The reason Sam Adams is bigger and more successful than Lagunitas is because Jim Koch is a businessman and Tony Magee is not. The reason craft beer crashed in 90s is because a bunch of people who weren’t businessmen (or who were businessmen but not brewers) thought what everyone in the “Craft Beer Movement™” seems to think now, and they opened up a bunch of shitty breweries that produced shitty beers and they lost their life’s savings. Whether you make missiles or artisinal libations, rule number one of running a business is know your fucking market. Passion and guts and camaraderie are great, and they can take you a long way, but money goes farther.
And to be clear, there are parts of craft beer culture – like I mentioned at the outset – that I absolutely love. I love meeting with local brewers and talking with brewery reps and bar managers and just other beer geeks about this awesome thing that we all enjoy… but it is time for Craft Beer – that’s fucking all of us – to start doing some self-examination. There are legitimate issues within craft beer. Dann Paquette’s tweets exposing “pay to play” in Boston bars immediately comes to mind. This is the kind of topic that should be covered by beer writers and pundits and not relegated to a series of drunken tweets.

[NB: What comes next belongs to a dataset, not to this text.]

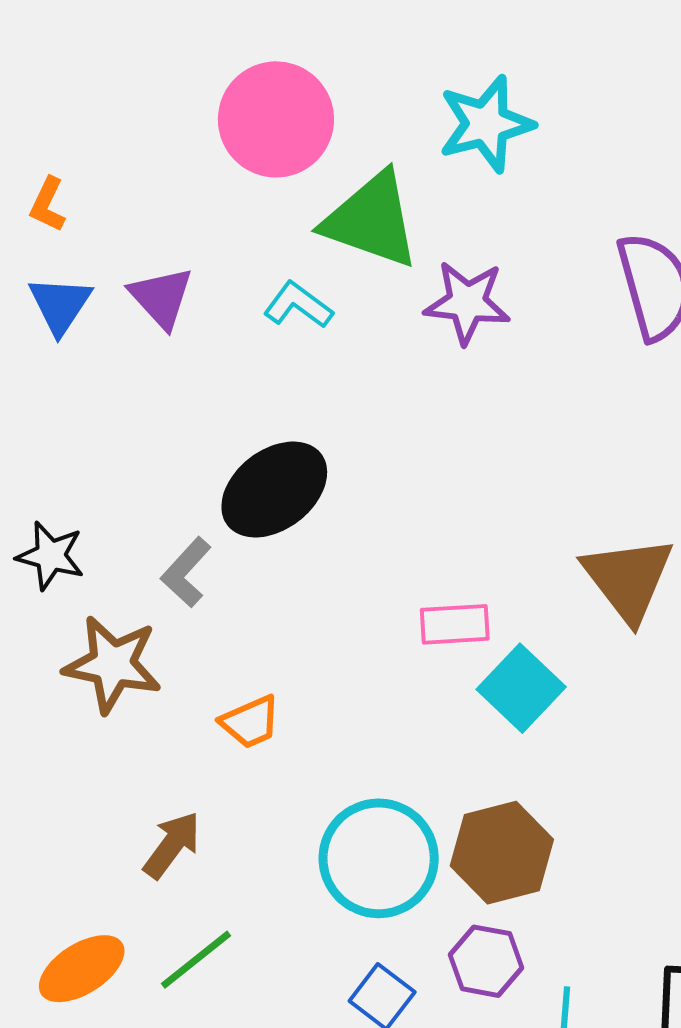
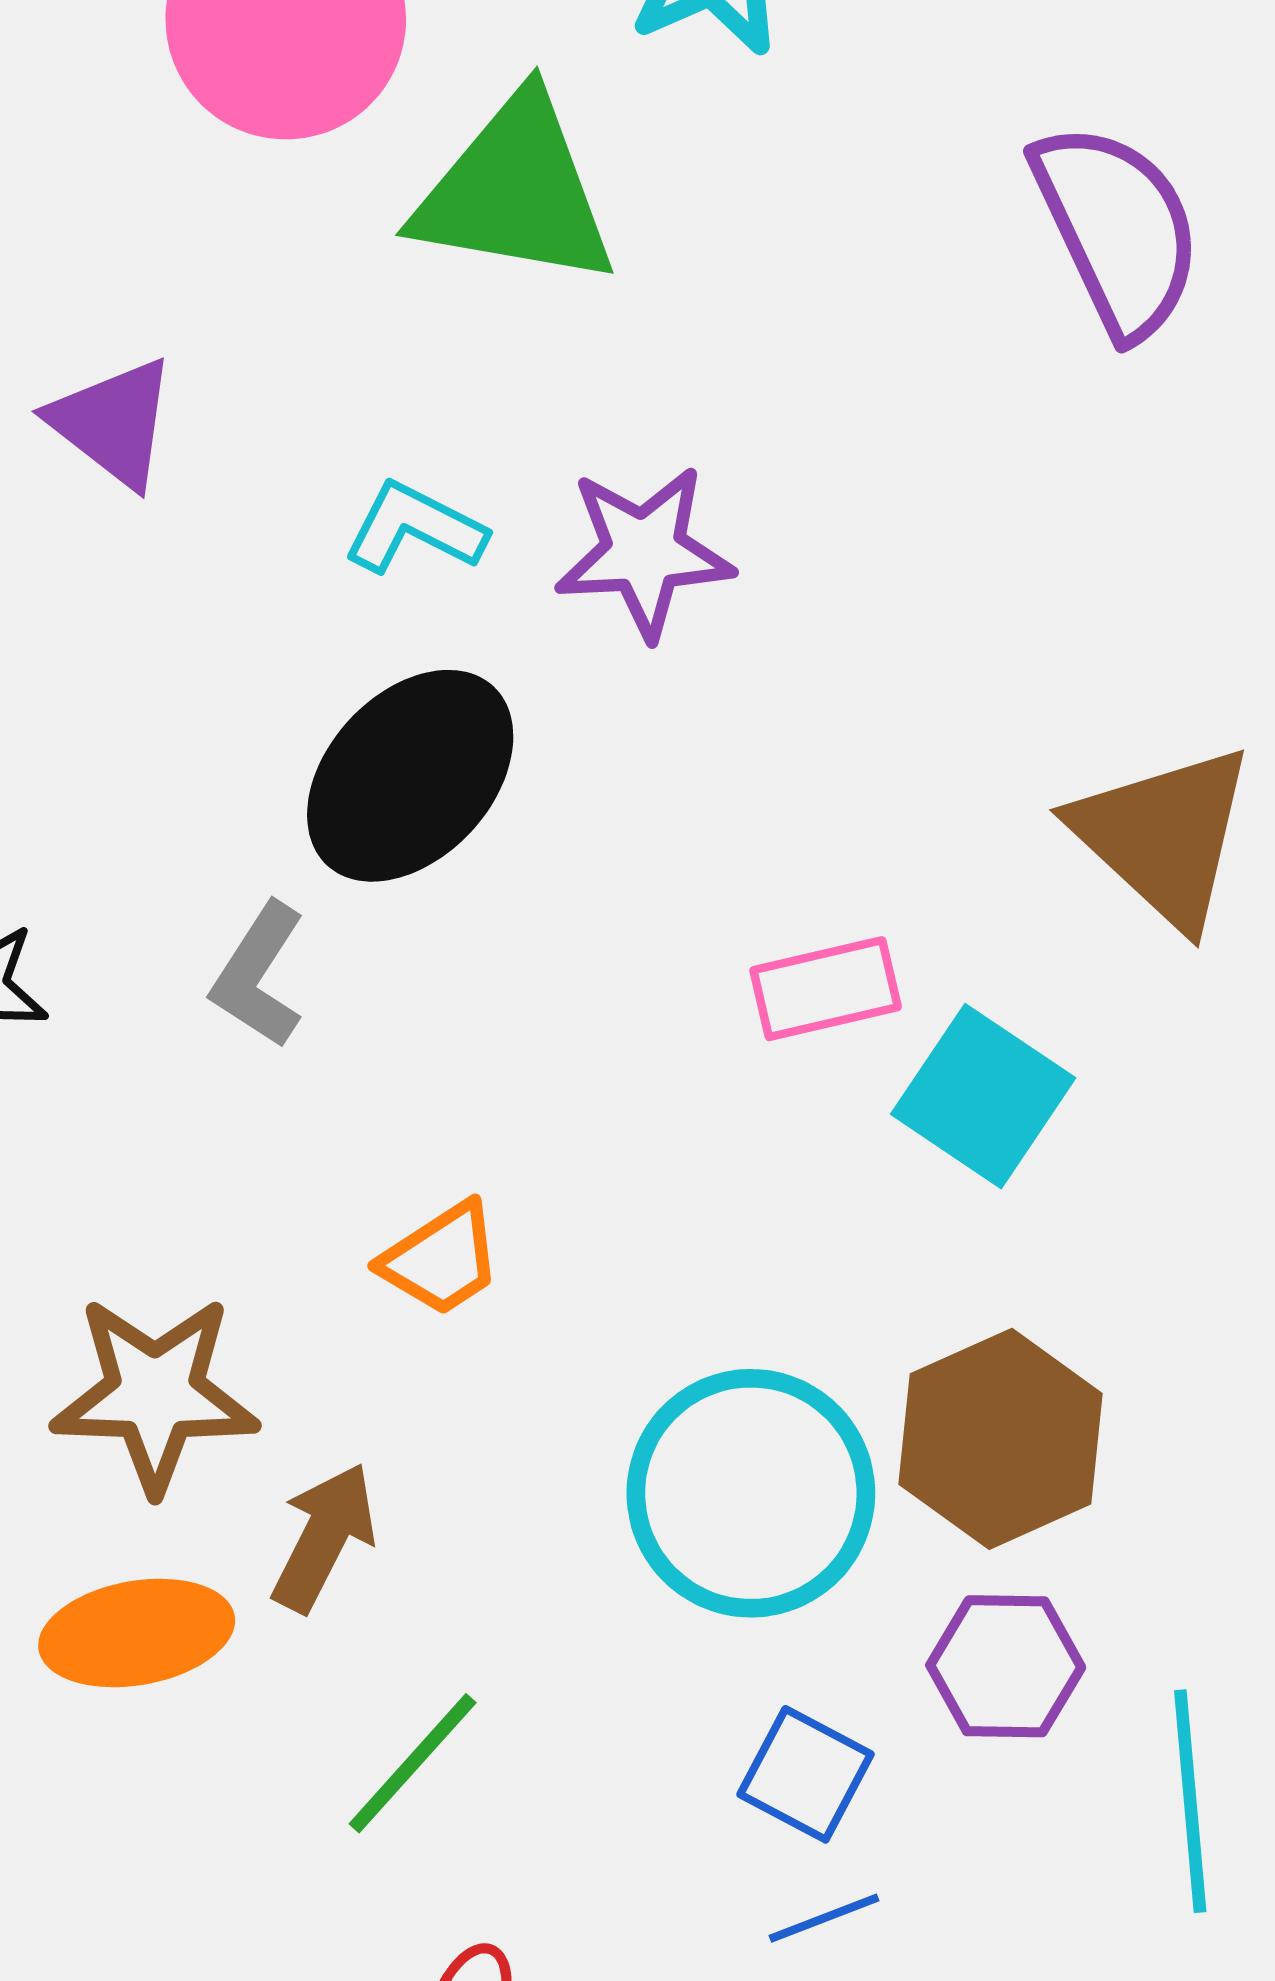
purple star: (467, 303) -> (644, 552), moved
cyan L-shape: (298, 305) -> (415, 528), moved
brown star: (113, 664) -> (155, 1394), moved
orange ellipse: (82, 969) -> (137, 1633), moved, turned 32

If I may go back to GamerGate, the video game industry is in the midst of a very painful, very public identity crisis. In business world this would be called a paradigm shift or a change in the market. Video games have exploded beyond their niche market. And some of video game’s toughest (and smartest and most articulate) critics are the one’s coming under fire from the old guard who want to keep things the way they are. In no way am I saying @craftbeer’s small hashtag-tantrum is comparable to GamerGate (or the threats/violence therein) or that Will Gordon is craft beer’s Anita Sarkeesian. What I am saying is that there are lessons to be learned from the video game industry’s explosive growth-spurt, its increasing ubiquity, and the subsequent backlash of its former niche-core. There are parallels to be drawn in how the industry, and the side-industry that reports on and critiques it, grew together and became intertwined. There are issues of ethics in video game “journalism” (opinion-slinging), they just happen to having nothing to fucking do with GamerGate or its victims. Craft Beer as an industry would do well to not ostracize its outspoken critics or their sometimes-harsh opinions, because in doing so, they would lose a valuable voice in the discussion: that of the dissenting opinion.
To close with some cliches/platitudes: Those who forget history are doomed to repeat. The unexamined life is not worth living. The unexamined beer is not worth drinking.